As disturbing as my reading is, I know the importance of advance preparation when traveling. In 1979, after I graduated from U.C. Berkeley, I backpacked for six months through Europe, ending up with a long stay at the Kibbutz called Ashdot Ya’akov near the Sea of Galilee in Israel. After the Teheran hostage crisis developed in November 1979, I headed home, ending up in an almost-empty youth hostel one night on Mount Carmel. One of the other hostel guests was a young woman from Germany who had come to Israel for a vacation during her college break. At the time, German schools did not teach about the Holocaust. When I met her, this girl was deeply shocked after someone told her about the history of her homeland and the place she had come. She spent the night sobbing with grief, saying over and over “I did not know. I did not know.”

So far, I have read:

Of course, I am also working on all of the other preparations needed for a big trip, particularly since I will take a few days after the delegation period to trek with Ecotours to visit the mountain gorillas.

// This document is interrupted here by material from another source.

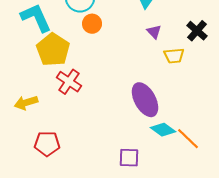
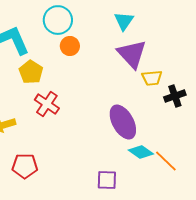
black cross: (197, 31) -> (175, 96), moved, turned 30
purple triangle: (154, 32) -> (132, 54), size x2.0
yellow pentagon: (53, 50) -> (31, 72), size x0.7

I visited the PAMF Travel Medicine department and have new Yellow Fever, MMR (Measles, Mumps, Rubella), and Typhoid immunizations. I tried out my old hiking boots and got a flat (see photo below). So, I am now getting used to a new pair of Lowa – Renegade boots. Ged Caddick of Ecotours has warned us to expect mud, so I also bought new rain gear at REI.  I have binoculars but I am still thinking how to pack without zip lock bags…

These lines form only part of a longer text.